Engineering wise. This adds nothing. It’s an absolute waste of compute and energy to run this through LLMs
> FixrLeak delivers precise, reliable fixes while leaving more complex cases for advanced analysis at the caller level.
In other words, this will only fix trivial leaks, which are best seen as a language design issue and can be fixed by RAII, reference counting, etc.
It won't fix the more insidious leaks like `UNBOUNDED_QUEUE.add(item)` that are more likely to pass through code review in the first place.
Peak waste.
What’s next?
"Get rid of your GitHub dependabot alerts and replace it with my shitty ChatGPT wrapper”
Exactly.
It's very disappointing to see that Uber engineers would rather trust an LLM to that claims to spot these issues when a battle-tested scanner such as SonarQube would have caught this in the first place.

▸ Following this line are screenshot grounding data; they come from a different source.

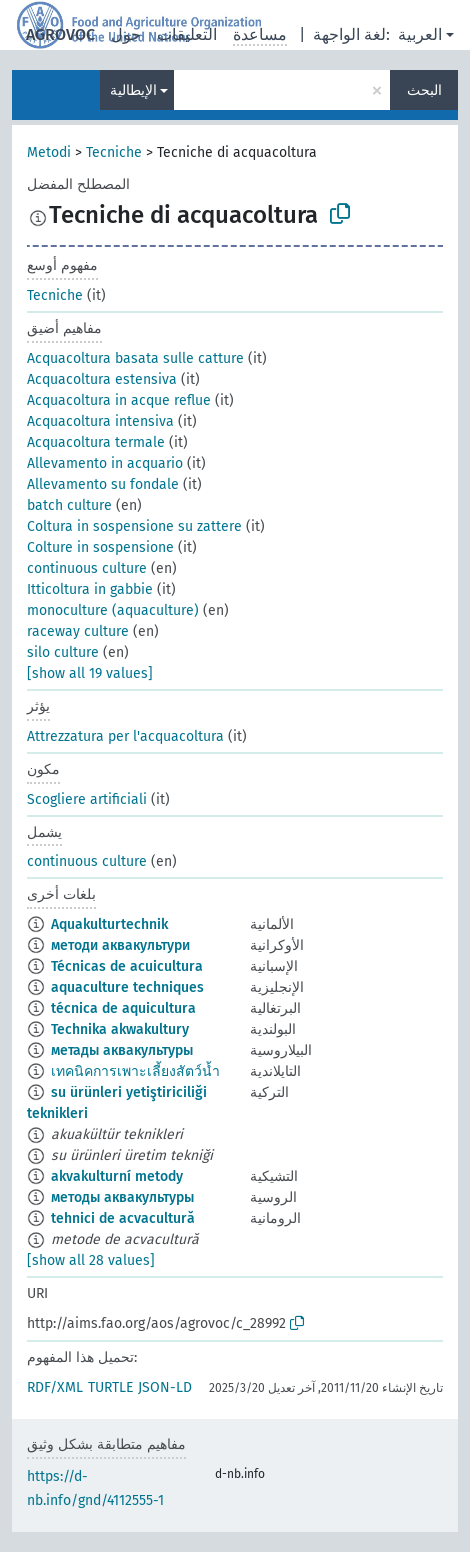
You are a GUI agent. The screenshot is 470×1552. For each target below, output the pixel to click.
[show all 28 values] (91, 1260)
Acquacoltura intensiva (100, 421)
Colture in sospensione (100, 547)
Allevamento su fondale (103, 484)
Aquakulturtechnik (109, 924)
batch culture (69, 505)
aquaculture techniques (127, 987)
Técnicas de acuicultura (127, 966)
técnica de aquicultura (123, 1008)
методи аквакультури (120, 945)
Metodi (49, 152)
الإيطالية (133, 90)
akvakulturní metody (117, 1176)
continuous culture (87, 568)
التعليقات (187, 34)
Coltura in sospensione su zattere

The LLM hype-train is almost just as bad as the JavaScript hype train in the 2010s where some of the worst technologies are used on everything.
This adds little to no technical advantage over existing solutions what so ever for this particular use case.
Hey Uber, I am from the EU, I usually can‘t even solve leetcode medium but I will write you scalable, spotless Java for a third of the salary.
Our industry and its economics are a joke.
Uber is not proposing a static checker. They even use sonar qube in their architecture. They propose using an LLM to resolve the leak detected by sonar qube.
stevoski•4h ago
This was true maybe back in 2005. Java has had try-with-resources for a loooong time. As I see it this has been the dominant idiom for ages, for handling resources that might leak.